Requirement:
Filter the entries down to the lines holding "number", then copy those lines.
========================
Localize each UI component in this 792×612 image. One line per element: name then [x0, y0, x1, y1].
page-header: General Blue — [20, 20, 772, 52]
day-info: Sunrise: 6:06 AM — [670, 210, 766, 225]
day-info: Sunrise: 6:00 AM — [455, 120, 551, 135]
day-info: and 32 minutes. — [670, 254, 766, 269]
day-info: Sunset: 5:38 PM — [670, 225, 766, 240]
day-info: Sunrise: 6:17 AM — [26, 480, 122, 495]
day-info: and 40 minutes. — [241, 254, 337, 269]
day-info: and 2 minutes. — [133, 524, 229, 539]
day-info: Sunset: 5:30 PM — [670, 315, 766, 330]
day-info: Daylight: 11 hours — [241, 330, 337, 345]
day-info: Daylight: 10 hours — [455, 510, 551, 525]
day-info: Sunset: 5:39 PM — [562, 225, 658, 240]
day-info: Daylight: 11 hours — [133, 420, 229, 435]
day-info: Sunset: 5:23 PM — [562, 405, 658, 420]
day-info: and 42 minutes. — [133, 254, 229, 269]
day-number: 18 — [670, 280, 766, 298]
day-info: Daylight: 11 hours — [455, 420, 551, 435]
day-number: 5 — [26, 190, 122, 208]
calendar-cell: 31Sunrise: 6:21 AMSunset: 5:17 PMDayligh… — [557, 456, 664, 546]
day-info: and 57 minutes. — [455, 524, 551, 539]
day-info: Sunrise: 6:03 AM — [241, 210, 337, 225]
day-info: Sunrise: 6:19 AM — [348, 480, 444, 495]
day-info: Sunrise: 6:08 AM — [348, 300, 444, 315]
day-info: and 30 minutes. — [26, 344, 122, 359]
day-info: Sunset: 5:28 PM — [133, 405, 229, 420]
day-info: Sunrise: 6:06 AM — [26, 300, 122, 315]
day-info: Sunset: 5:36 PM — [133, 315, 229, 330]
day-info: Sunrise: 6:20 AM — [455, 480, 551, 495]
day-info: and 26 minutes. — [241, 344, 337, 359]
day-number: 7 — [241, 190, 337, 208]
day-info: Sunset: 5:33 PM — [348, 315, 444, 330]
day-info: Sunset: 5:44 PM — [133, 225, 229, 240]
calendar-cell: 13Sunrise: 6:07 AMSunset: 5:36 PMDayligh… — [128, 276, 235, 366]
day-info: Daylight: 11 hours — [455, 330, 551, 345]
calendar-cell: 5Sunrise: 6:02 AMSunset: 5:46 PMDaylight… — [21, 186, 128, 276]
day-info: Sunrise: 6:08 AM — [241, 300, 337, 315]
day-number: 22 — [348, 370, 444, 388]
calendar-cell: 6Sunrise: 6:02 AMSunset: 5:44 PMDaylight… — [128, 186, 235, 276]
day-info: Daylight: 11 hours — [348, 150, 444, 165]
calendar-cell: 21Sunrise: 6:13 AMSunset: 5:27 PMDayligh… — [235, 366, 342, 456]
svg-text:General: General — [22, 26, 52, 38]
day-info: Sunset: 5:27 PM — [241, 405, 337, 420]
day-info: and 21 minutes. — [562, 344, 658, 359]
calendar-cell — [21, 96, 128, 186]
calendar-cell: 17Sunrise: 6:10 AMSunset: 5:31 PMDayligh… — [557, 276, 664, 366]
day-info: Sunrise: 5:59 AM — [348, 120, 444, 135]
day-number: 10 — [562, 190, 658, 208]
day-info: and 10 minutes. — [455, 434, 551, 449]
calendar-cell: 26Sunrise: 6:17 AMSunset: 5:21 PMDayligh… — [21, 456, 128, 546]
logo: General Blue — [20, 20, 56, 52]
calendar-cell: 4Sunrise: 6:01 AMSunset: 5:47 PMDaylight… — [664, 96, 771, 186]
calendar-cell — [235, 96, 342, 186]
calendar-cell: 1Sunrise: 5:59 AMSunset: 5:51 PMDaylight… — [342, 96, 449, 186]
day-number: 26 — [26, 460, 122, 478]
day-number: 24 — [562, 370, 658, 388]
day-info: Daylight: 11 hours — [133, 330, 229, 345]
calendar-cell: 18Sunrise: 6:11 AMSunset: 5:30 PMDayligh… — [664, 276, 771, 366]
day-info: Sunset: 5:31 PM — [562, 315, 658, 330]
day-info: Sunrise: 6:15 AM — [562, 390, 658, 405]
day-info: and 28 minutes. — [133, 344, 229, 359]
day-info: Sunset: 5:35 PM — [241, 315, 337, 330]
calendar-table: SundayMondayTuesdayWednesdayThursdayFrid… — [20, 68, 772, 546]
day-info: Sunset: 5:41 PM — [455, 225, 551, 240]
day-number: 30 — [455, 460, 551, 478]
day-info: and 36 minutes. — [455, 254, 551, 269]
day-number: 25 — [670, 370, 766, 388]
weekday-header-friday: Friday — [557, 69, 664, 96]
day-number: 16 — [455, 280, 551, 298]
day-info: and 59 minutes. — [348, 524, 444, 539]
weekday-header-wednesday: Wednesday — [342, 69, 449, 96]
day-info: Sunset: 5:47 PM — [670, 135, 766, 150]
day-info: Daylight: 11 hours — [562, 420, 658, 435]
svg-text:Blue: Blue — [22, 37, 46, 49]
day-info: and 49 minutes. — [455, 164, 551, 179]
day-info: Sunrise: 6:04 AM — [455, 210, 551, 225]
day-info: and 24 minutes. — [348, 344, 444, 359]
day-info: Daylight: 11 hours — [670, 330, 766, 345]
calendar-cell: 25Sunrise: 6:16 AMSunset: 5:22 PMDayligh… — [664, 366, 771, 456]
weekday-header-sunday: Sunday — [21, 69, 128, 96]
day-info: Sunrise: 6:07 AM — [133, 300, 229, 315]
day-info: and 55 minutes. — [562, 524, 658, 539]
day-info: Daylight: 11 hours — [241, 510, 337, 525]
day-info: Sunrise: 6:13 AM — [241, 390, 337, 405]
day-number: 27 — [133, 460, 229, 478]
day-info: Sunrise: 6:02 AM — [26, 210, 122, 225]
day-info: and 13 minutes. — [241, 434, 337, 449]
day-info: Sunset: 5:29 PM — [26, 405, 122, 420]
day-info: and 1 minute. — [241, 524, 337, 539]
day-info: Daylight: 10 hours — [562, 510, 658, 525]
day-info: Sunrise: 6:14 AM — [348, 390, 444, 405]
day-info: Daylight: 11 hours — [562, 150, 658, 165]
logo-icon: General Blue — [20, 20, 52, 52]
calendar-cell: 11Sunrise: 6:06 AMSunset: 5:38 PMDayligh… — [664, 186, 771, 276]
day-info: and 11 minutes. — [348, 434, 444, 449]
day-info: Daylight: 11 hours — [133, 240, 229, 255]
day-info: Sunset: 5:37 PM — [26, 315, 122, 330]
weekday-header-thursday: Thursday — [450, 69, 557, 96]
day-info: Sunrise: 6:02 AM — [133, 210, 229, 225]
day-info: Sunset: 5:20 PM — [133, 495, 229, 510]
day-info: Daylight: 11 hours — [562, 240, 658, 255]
========================
Output for this exercise:
day-number: 18 — [670, 280, 766, 298]
day-number: 5 — [26, 190, 122, 208]
day-number: 7 — [241, 190, 337, 208]
day-number: 22 — [348, 370, 444, 388]
day-number: 10 — [562, 190, 658, 208]
day-number: 26 — [26, 460, 122, 478]
day-number: 24 — [562, 370, 658, 388]
day-number: 30 — [455, 460, 551, 478]
day-number: 25 — [670, 370, 766, 388]
day-number: 16 — [455, 280, 551, 298]
day-number: 27 — [133, 460, 229, 478]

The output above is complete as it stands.